→ **EXERCISE DESCRIPTION**: Report every line in the records below that holds the word "hebben".

→ **INFORMATION PROVIDED**:
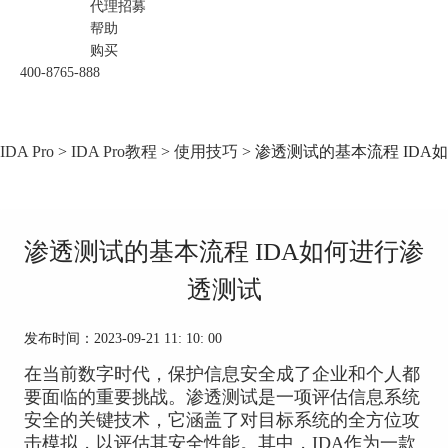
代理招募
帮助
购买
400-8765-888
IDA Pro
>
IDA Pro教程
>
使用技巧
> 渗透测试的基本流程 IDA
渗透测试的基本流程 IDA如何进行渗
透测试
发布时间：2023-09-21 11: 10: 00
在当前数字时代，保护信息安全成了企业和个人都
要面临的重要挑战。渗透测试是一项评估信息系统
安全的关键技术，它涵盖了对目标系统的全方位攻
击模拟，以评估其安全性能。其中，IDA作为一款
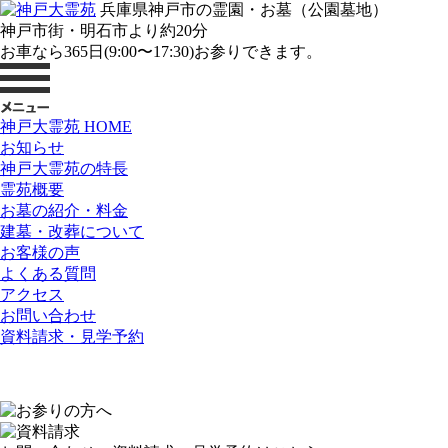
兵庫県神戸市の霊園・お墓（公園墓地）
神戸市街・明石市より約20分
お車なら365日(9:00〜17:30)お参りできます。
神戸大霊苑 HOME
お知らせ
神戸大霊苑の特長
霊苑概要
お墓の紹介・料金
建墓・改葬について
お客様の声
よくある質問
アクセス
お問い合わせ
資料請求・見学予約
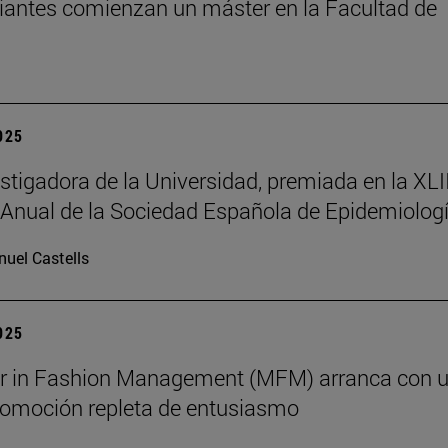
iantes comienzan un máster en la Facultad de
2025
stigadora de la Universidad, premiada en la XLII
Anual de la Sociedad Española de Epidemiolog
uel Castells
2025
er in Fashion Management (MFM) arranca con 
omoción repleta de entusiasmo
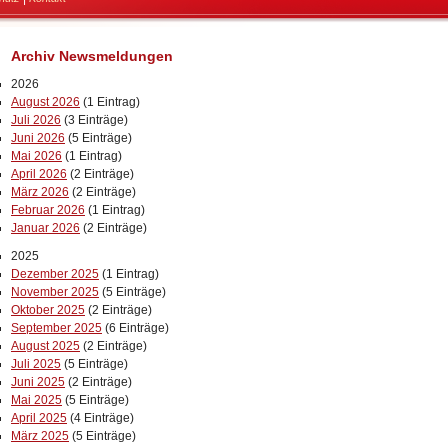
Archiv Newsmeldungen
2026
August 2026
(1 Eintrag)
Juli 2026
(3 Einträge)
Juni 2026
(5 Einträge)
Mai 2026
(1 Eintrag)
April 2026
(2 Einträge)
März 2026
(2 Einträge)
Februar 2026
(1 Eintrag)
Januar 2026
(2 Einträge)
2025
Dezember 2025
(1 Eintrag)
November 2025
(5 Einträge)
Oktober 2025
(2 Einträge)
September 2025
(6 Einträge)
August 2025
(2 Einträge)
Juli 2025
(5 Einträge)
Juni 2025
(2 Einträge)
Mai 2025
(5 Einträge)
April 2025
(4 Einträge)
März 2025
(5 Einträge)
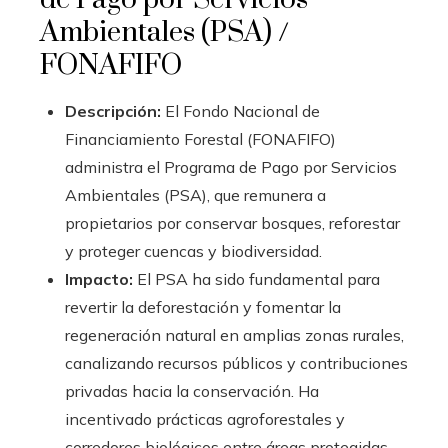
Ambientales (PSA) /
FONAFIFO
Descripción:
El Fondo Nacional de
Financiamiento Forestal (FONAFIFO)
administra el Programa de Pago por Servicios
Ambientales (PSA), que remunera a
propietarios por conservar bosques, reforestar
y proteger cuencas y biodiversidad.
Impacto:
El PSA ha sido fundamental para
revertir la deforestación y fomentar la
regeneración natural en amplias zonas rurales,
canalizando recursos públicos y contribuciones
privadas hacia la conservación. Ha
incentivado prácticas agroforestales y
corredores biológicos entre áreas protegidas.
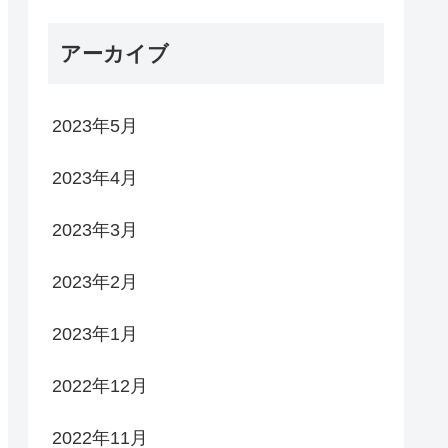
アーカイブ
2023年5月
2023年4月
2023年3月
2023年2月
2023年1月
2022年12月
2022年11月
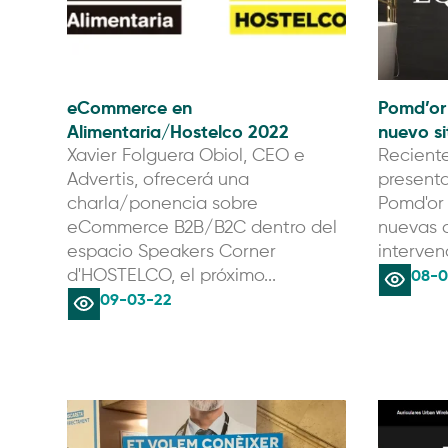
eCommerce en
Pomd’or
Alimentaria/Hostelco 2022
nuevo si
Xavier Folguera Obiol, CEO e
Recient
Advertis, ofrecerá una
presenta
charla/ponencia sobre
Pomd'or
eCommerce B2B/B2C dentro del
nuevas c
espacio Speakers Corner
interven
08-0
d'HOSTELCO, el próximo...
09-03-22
---
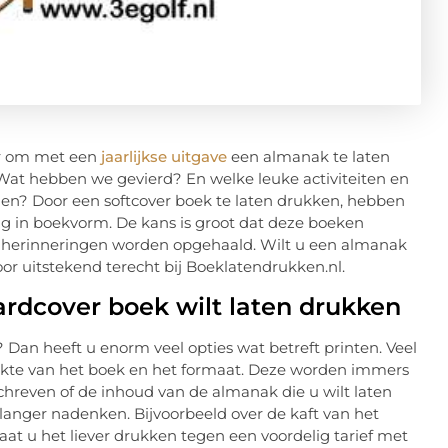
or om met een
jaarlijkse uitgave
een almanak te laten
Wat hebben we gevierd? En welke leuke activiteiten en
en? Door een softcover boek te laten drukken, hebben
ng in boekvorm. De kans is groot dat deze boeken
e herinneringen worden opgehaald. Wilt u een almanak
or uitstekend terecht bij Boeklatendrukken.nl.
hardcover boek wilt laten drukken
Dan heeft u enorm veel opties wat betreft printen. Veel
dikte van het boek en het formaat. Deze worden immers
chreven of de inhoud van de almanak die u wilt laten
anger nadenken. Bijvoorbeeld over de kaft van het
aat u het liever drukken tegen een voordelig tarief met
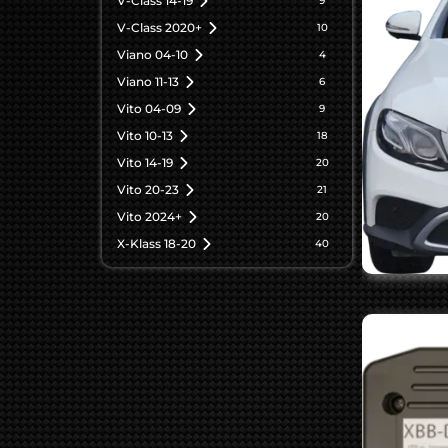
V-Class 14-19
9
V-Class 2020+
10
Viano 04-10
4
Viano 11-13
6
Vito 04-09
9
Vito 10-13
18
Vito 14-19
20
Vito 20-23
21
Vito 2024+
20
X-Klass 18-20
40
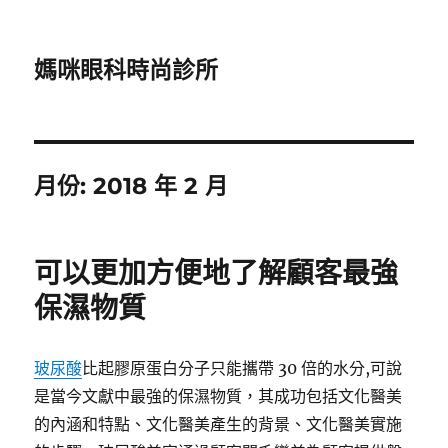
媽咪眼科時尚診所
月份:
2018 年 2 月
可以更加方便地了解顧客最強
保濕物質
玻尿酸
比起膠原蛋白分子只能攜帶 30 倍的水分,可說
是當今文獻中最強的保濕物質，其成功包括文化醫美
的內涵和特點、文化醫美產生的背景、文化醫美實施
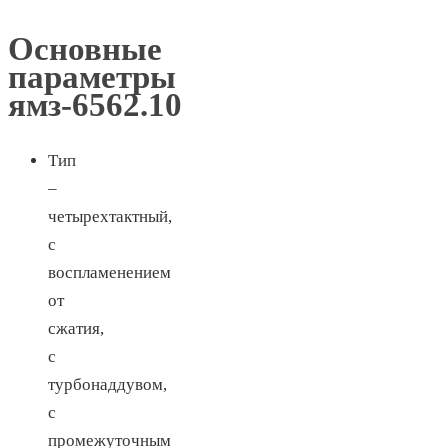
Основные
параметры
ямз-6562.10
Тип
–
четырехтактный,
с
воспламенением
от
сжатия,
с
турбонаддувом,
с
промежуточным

→ **TASK RESPONSE**:
Wat hebben we gevierd? En welke leuke activiteiten en
en? Door een softcover boek te laten drukken, hebben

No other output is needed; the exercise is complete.